Of course, the toy is math, and the prophetic power is physics. The dislocating revelation described above really happened to me, sometime in 12th grade. I wasn't even very good at math. It was, like history, one of the subjects in which my incompetence made me greatly embarrassed for much of middle and high school. The realization was more general. It was simply the understanding that the "hard sciences"--the subjects that one feels should be counter-intuitive and unforgiving exercises in grown-upness--were really just sets of straightforward concepts which snapped together like so many LEGO bricks.
So, in college, you get to choose your major. You can choose the humanities or the social sciences. There you will select phenomena to study, read disparate and bickering academic accounts of them, and try to synthesize those accounts, never achieving complete success. You will find yourself face-to-face, every day, with the "complex, confusing, painful" chaos that is adult life, and you will find that there are no fully uncontroversial tools for wresting something comprehensible out of the mess. All the while, you will be told without end that your area of study is "useless," and you will be buffeted to and fro by ideologues of all stripes, who question the value of your education because of its political implications, or lack thereof.

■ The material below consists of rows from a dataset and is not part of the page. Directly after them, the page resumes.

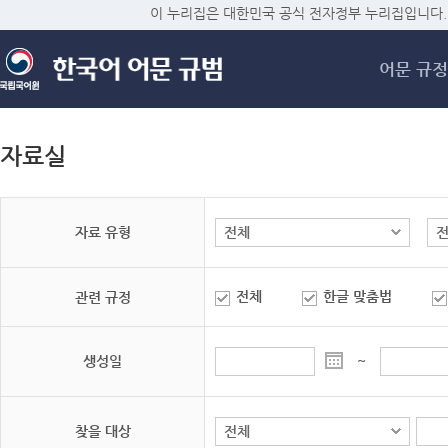
메
이 누리집은 대한민국 공식 전자정부 누리집입니다.
어문 규정
자료실
자료 유형
전체
한글 맞춤법
관련 규정
생성일
~
찾을 대상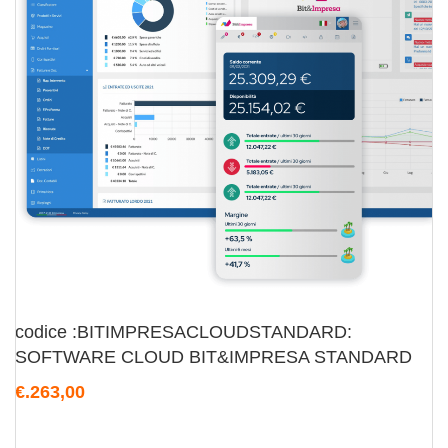
codice :BITIMPRESACLOUDSTANDARD:
SOFTWARE CLOUD BIT&IMPRESA STANDARD
€.263,00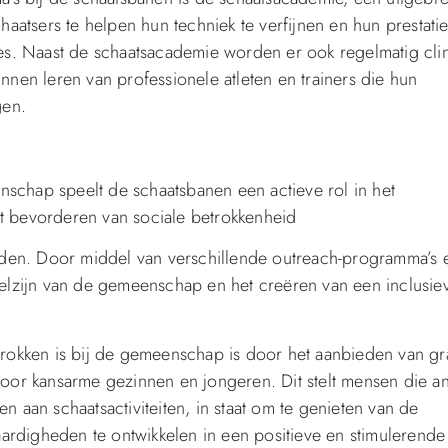
atsers te helpen hun techniek te verfijnen en hun prestatie
s. Naast de schaatsacademie worden er ook regelmatig clin
en leren van professionele atleten en trainers die hun
gen.
nschap speelt de schaatsbanen een actieve rol in het
et bevorderen van sociale betrokkenheid
den. Door middel van verschillende outreach-programma’s 
 welzijn van de gemeenschap en het creëren van een inclusie
okken is bij de gemeenschap is door het aanbieden van gra
 voor kansarme gezinnen en jongeren. Dit stelt mensen die a
n aan schaatsactiviteiten, in staat om te genieten van de
ardigheden te ontwikkelen in een positieve en stimulerende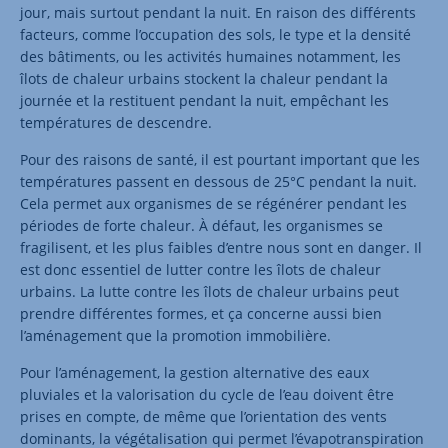
jour, mais surtout pendant la nuit. En raison des différents
facteurs, comme l’occupation des sols, le type et la densité
des bâtiments, ou les activités humaines notamment, les
îlots de chaleur urbains stockent la chaleur pendant la
journée et la restituent pendant la nuit, empêchant les
températures de descendre.
Pour des raisons de santé, il est pourtant important que les
températures passent en dessous de 25°C pendant la nuit.
Cela permet aux organismes de se régénérer pendant les
périodes de forte chaleur. À défaut, les organismes se
fragilisent, et les plus faibles d’entre nous sont en danger. Il
est donc essentiel de lutter contre les îlots de chaleur
urbains. La lutte contre les îlots de chaleur urbains peut
prendre différentes formes, et ça concerne aussi bien
l’aménagement que la promotion immobilière.
Pour l’aménagement, la gestion alternative des eaux
pluviales et la valorisation du cycle de l’eau doivent être
prises en compte, de même que l’orientation des vents
dominants, la végétalisation qui permet l’évapotranspiration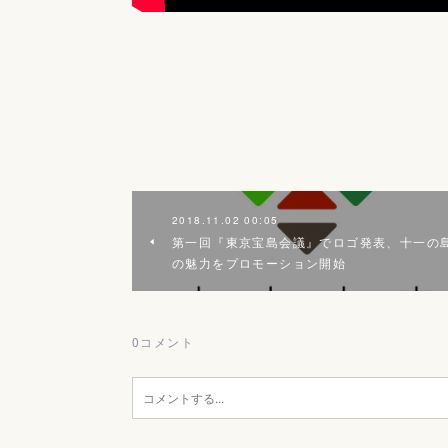
2018.11.02 00:05
第一回『東京宝島会議』でロゴ発表、十一の
の魅力をプロモーション開始
0
コメント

You can also major in physics. There you will play with toys all day. You will learn about systems that cohere in the way that only human creations are supposed to be able to. (An orderly musical piece, says the adult, has this sort of coherence--or a sentence whose words are well-chosen. But, the adult continues, it doesn't appear outside of our own artificial creations.) And when you're done playing games for the day, they'll tell you that your games are keys to technological progress and to comprehension of the universe. (You will never quite be able to believe it.)
Which are you going to choose?
And I know mathematics doesn't seem like a fun toy to most people. I think most people start to dislike math for one of two reasons--either because it seems useless and irrelevant to life, or because they get lost at some point and never get back on track. The former issue isn't a problem if you study physics. The latter is a sadly inevitable result of the fact that math is a really vertical subject, where every concept builds on the last one.
If you're one of those people who got lost at some point, just bear with me for a moment. You don't understand math, but that's not what's important. What's important is that you could, if you put your mind to it. The social world, and even the academic world insofar as it involves writing prose and speaking, demand performances from us which depend on aspects of ourselves we cannot control. It is difficult to undo the effects of one's upbringing, and differences of class and culture tend to write themselves all over the way we write, talk, and act, whether we want them to or not. But in math, the rules of expression are explicitly prescribed, so that there's no room for one's personal characteristics to slip in. And to learn math one needs only the basic sorts of thought which are the endowment of every human. (Don't think of logarithms! Think about the way you decide when to get out of bed in the morning, or the way you reason about your friends' behavior. If you can do that, you can, in principle, do math.) It is a heartening fact that the book of nature is written in this universal language of curious children, which because it is pre-linguistic and pre-socialization is powerless to prevent any human being from learning it.